A couple of weeks ago, I stated that online gambling regulation in West Virginia had a slim chance of passing in 2019 due to the issues surrounding the Wire Act. The way things are going now, it appears I was way off base.
According to a report from Online Poker Report, online gambling regulation in West Virginia is nearly at the finish line after a bill has made its way through both legislative chambers and is nearly ready to go to the governor’s desk.
WV Senate Approves H 2934
Back in February, the WV Lottery Interactive Wagering Act (H 2934) passed in the WV House of Representatives. At that time, I saw little chance that the bill would move forward through the Senate, or at least not this year anyway.
Boy was I off on that one. On Friday, the WV Senate passed the measure by a 26-7 vote. Normally, the bill would move straight to the governor, but the Senate made a couple of minor amendments to the bill and it must go back to the House for concurrence.

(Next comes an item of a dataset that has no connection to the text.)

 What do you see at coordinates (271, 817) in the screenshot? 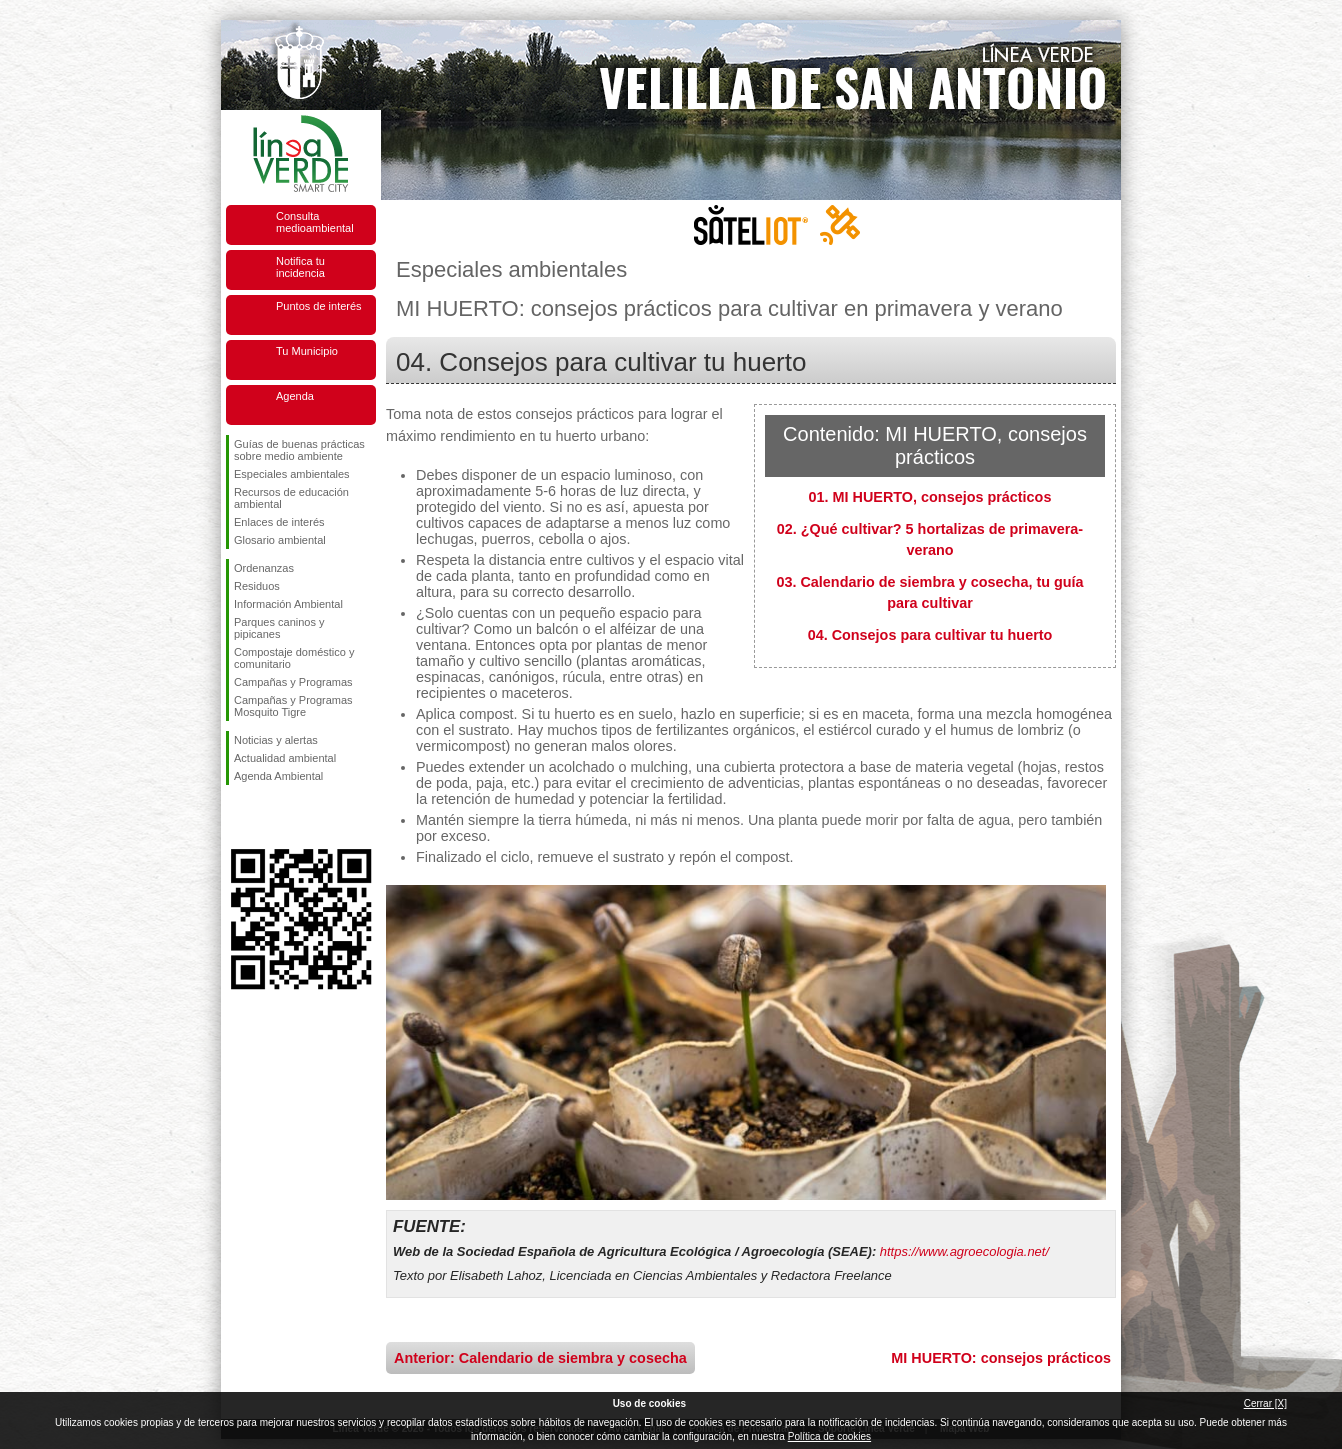
I see `Síguenos en Twitter` at bounding box center [271, 817].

Once that happens, the bill moves to the desk of Governor Jim Justice for his approval. Should he sign the bill, West Virginia will become the fifth state in the United States to offer online poker and online casino games.

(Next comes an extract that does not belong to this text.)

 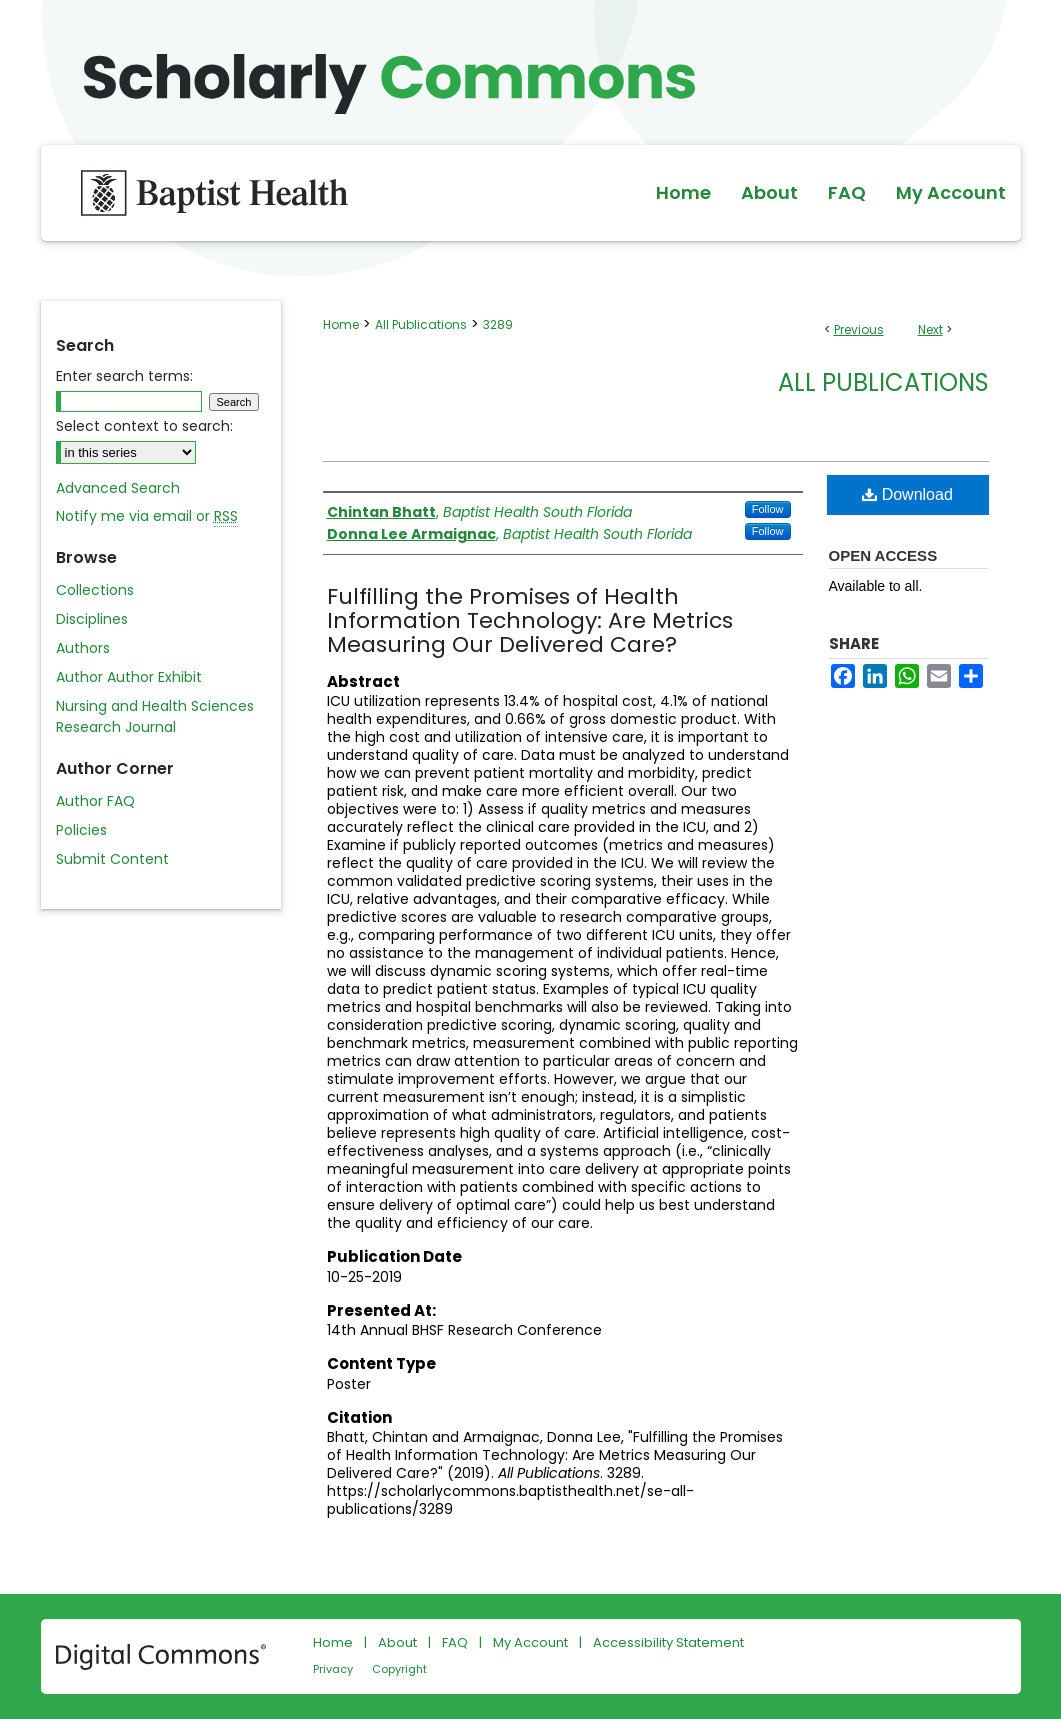 What do you see at coordinates (498, 324) in the screenshot?
I see `3289` at bounding box center [498, 324].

What to Expect Should the Bill Pass
Should be Governor sign the bill, then both online poker and online casino gambling will be legal in West Virginia. Like other states, you must be 21 and physically located in West Virginia in order to gamble.
The bill will allow the five land-based casinos and racinos to apply for a license. Licensees will pay $250,000 each for a five-year license. Those licenses will be renewable for $100,000 every five years. Anyone wishing to file for platform and service management licenses will have to pay $100,000. Suppliers will have to pay $10,000 for a license.

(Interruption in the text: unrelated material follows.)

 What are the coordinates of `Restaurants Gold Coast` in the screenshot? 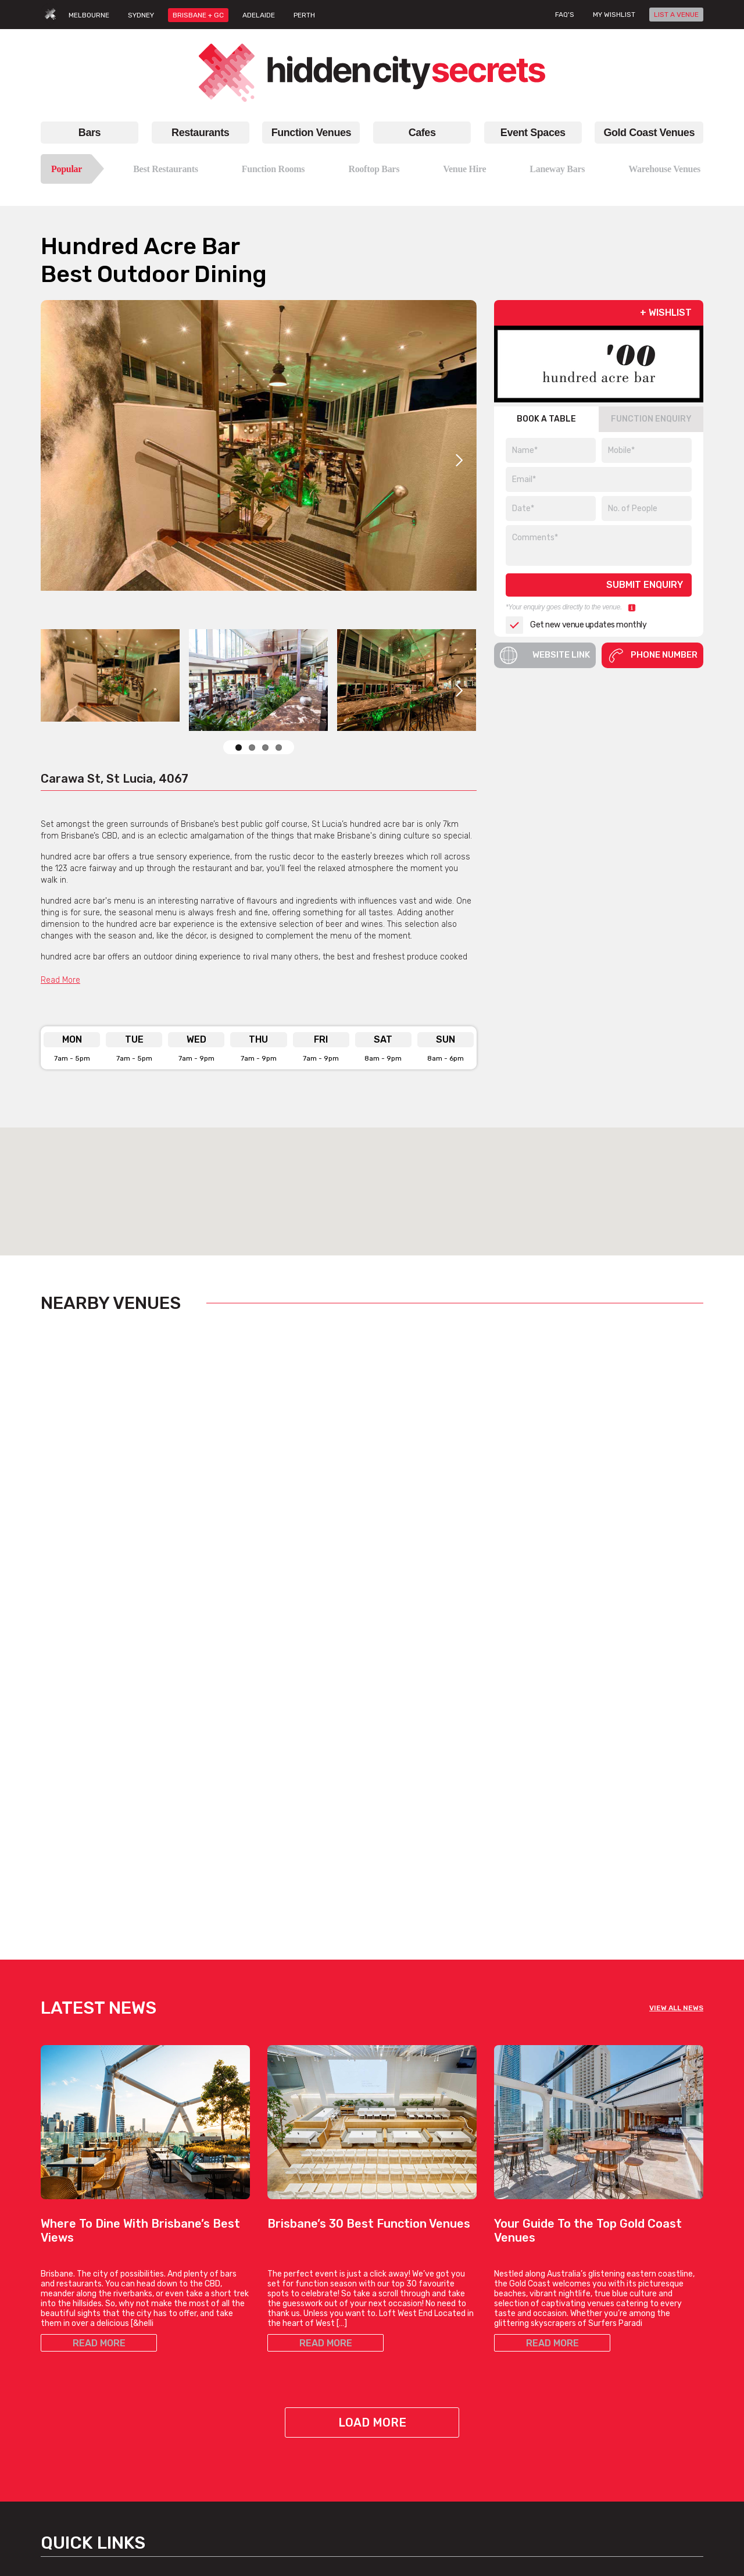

One of the biggest advantages of this bill is the tax rate. Those offering online gambling or online poker will only have to pay 15 percent of Gross Gaming Revenue. Even with the light tax rate, online gambling isn’t going to be the most lucrative proposition for the state. It’s expected that the state will only get about $3.9 million in tax revenue during the first year of operations.
Granted, things could change if the recent opinion on the Federal Wire Act is struck down. This would allow West Virginia to join the regulated online poker network presently consisting of New Jersey, Nevada, and Delaware.
Since West Virginia did not include a bad actor clause in their bill, PokerStars would have the opportunity to expand into the state, but it is hard to determine whether they will attempt that move under present conditions. It would not seem a viable move unless they could be part of an interstate poker network.
Personally, I am paying very close attention to this story as it is one that could have some impact on my poker play. I live in Virginia and am less than a three-hour drive from West Virginia. Being able to play online poker in West Virginia, especially if they are able to join the interstate network, would give me a viable reason to make the journey to West Virginia a little more often.
West Virginia borders five states, so it gives multiple states a nearby option for online and online gambling should they choose to try it out. Of course, nothing is concrete yet as the Governor still need to sign the bill. Unless something happens at the last minute, it looks likely that West Virginia will prove me wrong and actually get online gambling legalized in 2019.